- Opening Delimiter -

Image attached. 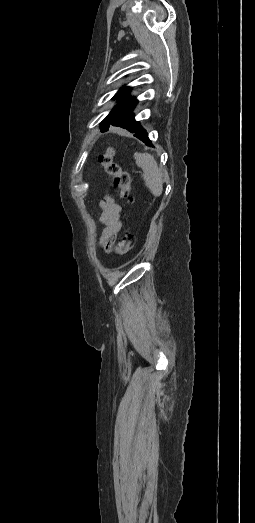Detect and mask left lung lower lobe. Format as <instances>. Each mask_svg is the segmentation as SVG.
Instances as JSON below:
<instances>
[{
	"label": "left lung lower lobe",
	"instance_id": "left-lung-lower-lobe-1",
	"mask_svg": "<svg viewBox=\"0 0 255 523\" xmlns=\"http://www.w3.org/2000/svg\"><path fill=\"white\" fill-rule=\"evenodd\" d=\"M152 137H155V134H152ZM136 140H143L142 144L144 146H150L152 144L150 134H139V137H136Z\"/></svg>",
	"mask_w": 255,
	"mask_h": 523
}]
</instances>
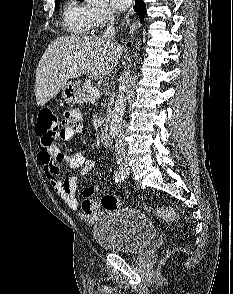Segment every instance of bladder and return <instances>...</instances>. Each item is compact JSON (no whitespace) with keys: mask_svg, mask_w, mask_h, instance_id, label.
Returning <instances> with one entry per match:
<instances>
[{"mask_svg":"<svg viewBox=\"0 0 233 294\" xmlns=\"http://www.w3.org/2000/svg\"><path fill=\"white\" fill-rule=\"evenodd\" d=\"M92 235L96 243L107 251L134 254L152 242L156 229L141 211L118 208L108 211L95 222Z\"/></svg>","mask_w":233,"mask_h":294,"instance_id":"bladder-1","label":"bladder"}]
</instances>
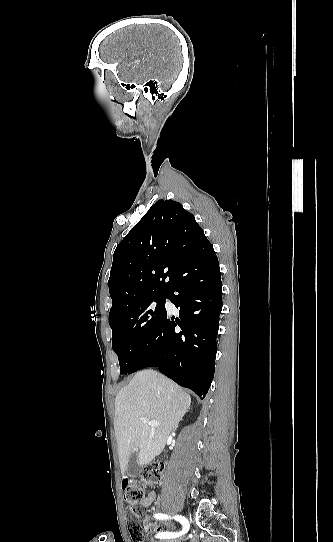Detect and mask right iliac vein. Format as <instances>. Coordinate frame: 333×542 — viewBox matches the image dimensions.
<instances>
[{"label": "right iliac vein", "mask_w": 333, "mask_h": 542, "mask_svg": "<svg viewBox=\"0 0 333 542\" xmlns=\"http://www.w3.org/2000/svg\"><path fill=\"white\" fill-rule=\"evenodd\" d=\"M163 542H180V539L177 538V539H173V540H165Z\"/></svg>", "instance_id": "63e3f726"}]
</instances>
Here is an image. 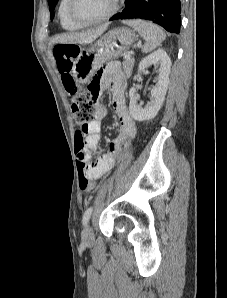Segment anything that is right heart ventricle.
<instances>
[{
  "label": "right heart ventricle",
  "mask_w": 227,
  "mask_h": 298,
  "mask_svg": "<svg viewBox=\"0 0 227 298\" xmlns=\"http://www.w3.org/2000/svg\"><path fill=\"white\" fill-rule=\"evenodd\" d=\"M67 5H68V0H61L59 7H58V17L60 20V23L62 27L66 30H77L81 26L75 24L68 16L67 14Z\"/></svg>",
  "instance_id": "right-heart-ventricle-1"
}]
</instances>
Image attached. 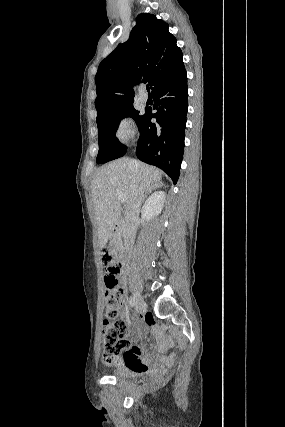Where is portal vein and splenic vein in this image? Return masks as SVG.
<instances>
[{
	"mask_svg": "<svg viewBox=\"0 0 285 427\" xmlns=\"http://www.w3.org/2000/svg\"><path fill=\"white\" fill-rule=\"evenodd\" d=\"M117 195H118V200H119L121 203H125V202H126V200H125V198H124V195H123L121 192H118V193H117Z\"/></svg>",
	"mask_w": 285,
	"mask_h": 427,
	"instance_id": "1",
	"label": "portal vein and splenic vein"
}]
</instances>
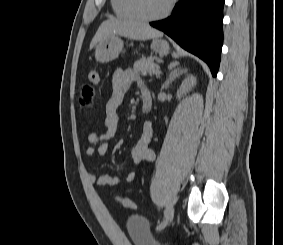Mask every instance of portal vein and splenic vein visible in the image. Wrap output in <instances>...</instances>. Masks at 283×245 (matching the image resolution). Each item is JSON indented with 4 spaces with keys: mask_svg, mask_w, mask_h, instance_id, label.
I'll use <instances>...</instances> for the list:
<instances>
[{
    "mask_svg": "<svg viewBox=\"0 0 283 245\" xmlns=\"http://www.w3.org/2000/svg\"><path fill=\"white\" fill-rule=\"evenodd\" d=\"M153 73L160 74L161 71L159 70V67H157L156 69H154V70H153Z\"/></svg>",
    "mask_w": 283,
    "mask_h": 245,
    "instance_id": "obj_1",
    "label": "portal vein and splenic vein"
}]
</instances>
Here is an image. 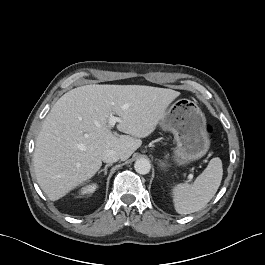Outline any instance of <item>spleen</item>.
Masks as SVG:
<instances>
[{
    "label": "spleen",
    "instance_id": "3e777b00",
    "mask_svg": "<svg viewBox=\"0 0 265 265\" xmlns=\"http://www.w3.org/2000/svg\"><path fill=\"white\" fill-rule=\"evenodd\" d=\"M223 176L222 161L212 158L193 184L180 183L173 187L174 208L179 214L200 211L216 194Z\"/></svg>",
    "mask_w": 265,
    "mask_h": 265
}]
</instances>
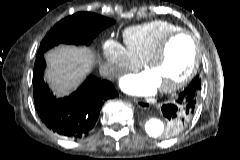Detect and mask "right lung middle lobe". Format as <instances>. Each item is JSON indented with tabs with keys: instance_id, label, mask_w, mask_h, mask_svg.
I'll return each mask as SVG.
<instances>
[{
	"instance_id": "right-lung-middle-lobe-1",
	"label": "right lung middle lobe",
	"mask_w": 240,
	"mask_h": 160,
	"mask_svg": "<svg viewBox=\"0 0 240 160\" xmlns=\"http://www.w3.org/2000/svg\"><path fill=\"white\" fill-rule=\"evenodd\" d=\"M114 20L89 13L78 12L59 21L41 42L38 55L60 44L89 45L97 34L112 25Z\"/></svg>"
}]
</instances>
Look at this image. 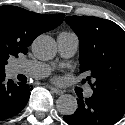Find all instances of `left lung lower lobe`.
Here are the masks:
<instances>
[{
    "label": "left lung lower lobe",
    "instance_id": "left-lung-lower-lobe-1",
    "mask_svg": "<svg viewBox=\"0 0 125 125\" xmlns=\"http://www.w3.org/2000/svg\"><path fill=\"white\" fill-rule=\"evenodd\" d=\"M78 99L76 112L63 119L69 125H114L125 114V91L93 89V95Z\"/></svg>",
    "mask_w": 125,
    "mask_h": 125
}]
</instances>
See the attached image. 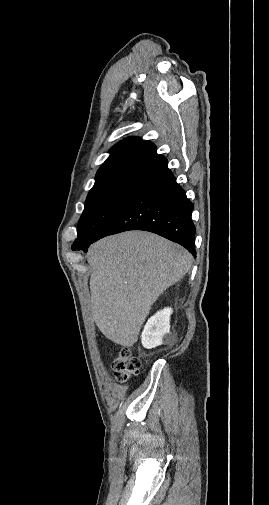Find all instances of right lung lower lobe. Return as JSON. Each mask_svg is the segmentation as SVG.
<instances>
[{"instance_id":"98d812e1","label":"right lung lower lobe","mask_w":269,"mask_h":505,"mask_svg":"<svg viewBox=\"0 0 269 505\" xmlns=\"http://www.w3.org/2000/svg\"><path fill=\"white\" fill-rule=\"evenodd\" d=\"M193 209L192 202L176 183L172 172L166 169L139 188L93 242L123 231L144 230L179 243L195 256L196 229L191 218ZM90 244L80 249L87 251Z\"/></svg>"}]
</instances>
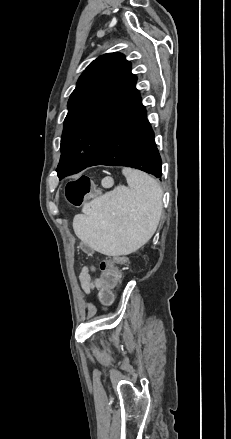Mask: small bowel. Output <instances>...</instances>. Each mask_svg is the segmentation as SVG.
<instances>
[{"mask_svg": "<svg viewBox=\"0 0 231 439\" xmlns=\"http://www.w3.org/2000/svg\"><path fill=\"white\" fill-rule=\"evenodd\" d=\"M95 271L94 267L90 268H83V270L80 273L79 280L81 287L85 293H90L93 290H97L99 292V289L102 287L105 282H102L98 277L92 278L91 273Z\"/></svg>", "mask_w": 231, "mask_h": 439, "instance_id": "1", "label": "small bowel"}]
</instances>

- Closing Delimiter -

Task details:
Give back exactly the lines from the line with "Mask: small bowel." through the final line of the entries above, and keep pictures out of the copy.

Exercise solution:
Mask: small bowel. Output <instances>...</instances>. Each mask_svg is the segmentation as SVG.
<instances>
[{"mask_svg": "<svg viewBox=\"0 0 231 439\" xmlns=\"http://www.w3.org/2000/svg\"><path fill=\"white\" fill-rule=\"evenodd\" d=\"M95 271L94 267L90 268H83V270L80 273L79 280L81 287L85 293H90L93 290H97L99 292V289L102 287L105 282H102L98 277L92 278L91 273Z\"/></svg>", "mask_w": 231, "mask_h": 439, "instance_id": "1", "label": "small bowel"}]
</instances>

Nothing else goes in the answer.